A third, smaller group believes there is more room for rate cuts.

The road ahead.

Of course, which of the three groups prevails will depend on the extent of inflation slowdown next year. If the recent rise in inflation proves to be temporary, the Federal Reserve might increase the number of rate cuts to three or more by 2025.

"Interest rates may still fall significantly in the next 12 to 18 months," Chicago Fed President Goolsbee insisted last week.

Another factor behind Goolsbee and others pushing for lower rates is that some Federal Reserve officials who supported last week's rate cut are more concerned about the weak U.S. job market and its impact on the economy than about inflation.
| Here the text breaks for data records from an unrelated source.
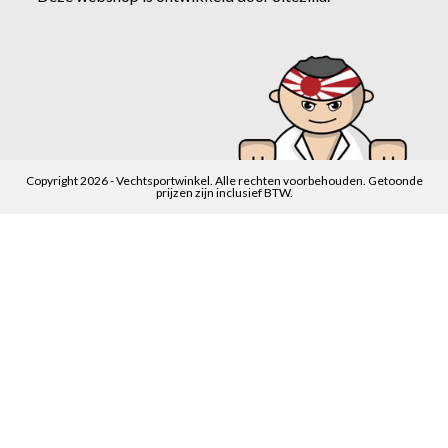
Copyright 2026 - Vechtsportwinkel. Alle rechten voorbehouden. Getoonde
prijzen zijn inclusief BTW.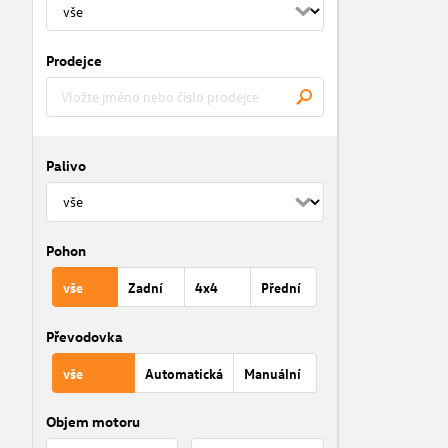
Prodejce
Palivo
Pohon
vše
Zadní
4x4
Přední
Převodovka
vše
Automatická
Manuální
Objem motoru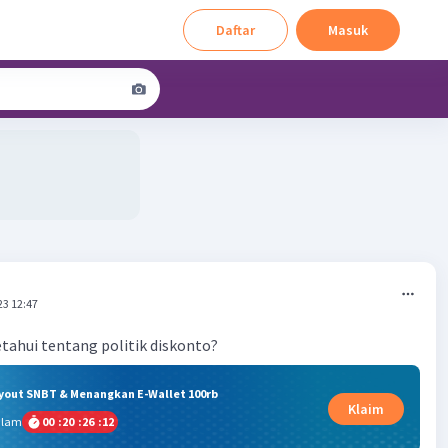
Daftar
Masuk
M
23 12:47
etahui tentang politik diskonto?
ryout SNBT & Menangkan E-Wallet 100rb
Klaim
alam
00
:
20
:
26
:
11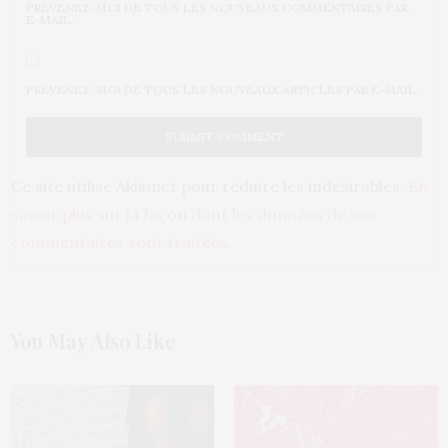
PRÉVENEZ-MOI DE TOUS LES NOUVEAUX COMMENTAIRES PAR
E-MAIL.
PRÉVENEZ-MOI DE TOUS LES NOUVEAUX ARTICLES PAR E-MAIL.
Ce site utilise Akismet pour réduire les indésirables.
En
savoir plus sur la façon dont les données de vos
commentaires sont traitées
.
You May Also Like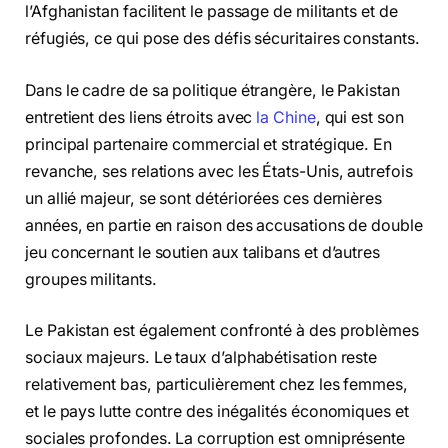
l’Afghanistan facilitent le passage de militants et de
réfugiés, ce qui pose des défis sécuritaires constants.
Dans le cadre de sa politique étrangère, le Pakistan
entretient des liens étroits avec
la Chine
, qui est son
principal partenaire commercial et stratégique. En
revanche, ses relations avec les États-Unis, autrefois
un allié majeur, se sont détériorées ces dernières
années, en partie en raison des accusations de double
jeu concernant le soutien aux talibans et d’autres
groupes militants.
Le Pakistan est également confronté à des problèmes
sociaux majeurs. Le taux d’alphabétisation reste
relativement bas, particulièrement chez les femmes,
et le pays lutte contre des inégalités économiques et
sociales profondes. La corruption est omniprésente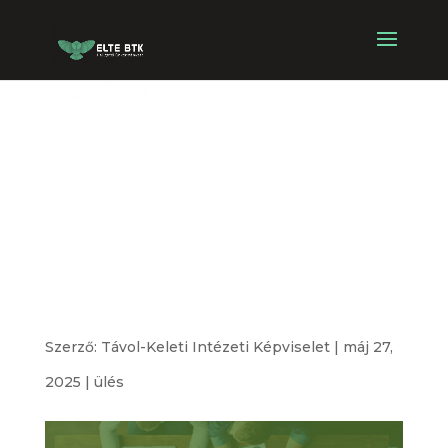
Távol-keleti
Intézeti
Képviselet
alakuló ülése
Szerző:
Távol-Keleti Intézeti Képviselet
|
máj 27,
2025
|
ülés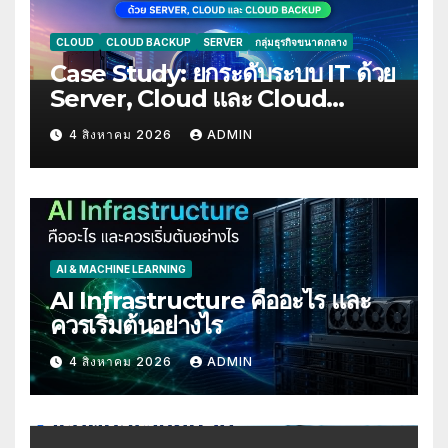
CLOUD
CLOUD BACKUP
SERVER
กลุ่มธุรกิจขนาดกลาง
Case Study: ยกระดับระบบ IT ด้วย
Server, Cloud และ Cloud
Backup
4 สิงหาคม 2026
ADMIN
AI & MACHINE LEARNING
AI Infrastructure คืออะไร และ
ควรเริ่มต้นอย่างไร
4 สิงหาคม 2026
ADMIN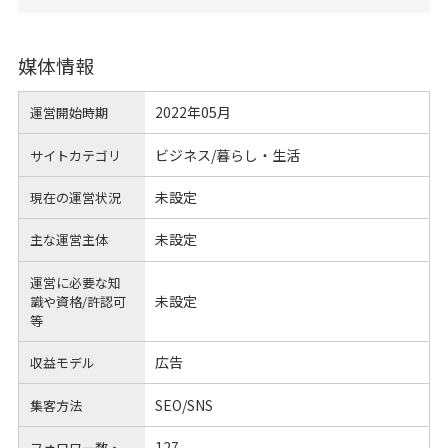
媒体情報
2022年05月
運営開始時期
ビジネス/暮らし・生活
サイトカテゴリ
未設定
現在の運営状況
未設定
主な運営主体
運営に必要な知
未設定
識や
資格/許認可
等
広告
収益モデル
SEO/SNS
集客方法
127
フォロワー数・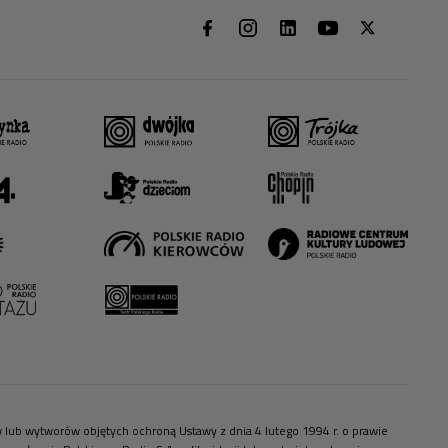
ów lub wytworów objętych ochroną Ustawy z dnia 4 lutego 1994 r. o prawie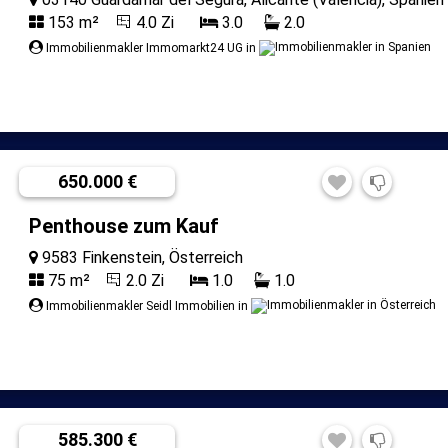
153 m²
4.0 Zi
3.0
2.0
Immobilienmakler Immomarkt24 UG in
650.000 €
Penthouse zum Kauf
9583 Finkenstein, Österreich
75 m²
2.0 Zi
1.0
1.0
Immobilienmakler Seidl Immobilien in
585.300 €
Even if inflation remains at a certain high level, they tend to prefer cutting rates faster to ensure the current economic expansion is maintained.

The President of the San Francisco Federal Reserve, Daly, stated last week, "What I hear more than you might imagine is that allowing the inflation rate to drop by a tenth should not harm the economy. I do not want to see the unemployment rate rise just to achieve the 2% target a quarter early."

Powell faces the challenge of bridging these divides within the Federal Reserve against the backdrop of Trump's second term as President of the USA, as he had harshly criticized this Federal Reserve Chairman during his first term. Therefore, this will not be an easy task.

However, do not expect any significant initiatives in the coming year. The debates within the Federal Reserve are typically polite affairs rather than heated intellectual arguments.

Powell also enjoys broad support within the Federal Reserve, and instances of opposition are rare, let alone provoking multiple dissenting opinions.

The last Federal Reserve Chairman to lose a crucial vote was Paul Volcker in the 1980s, during one of the most tumultuous times in the economic history of the USA.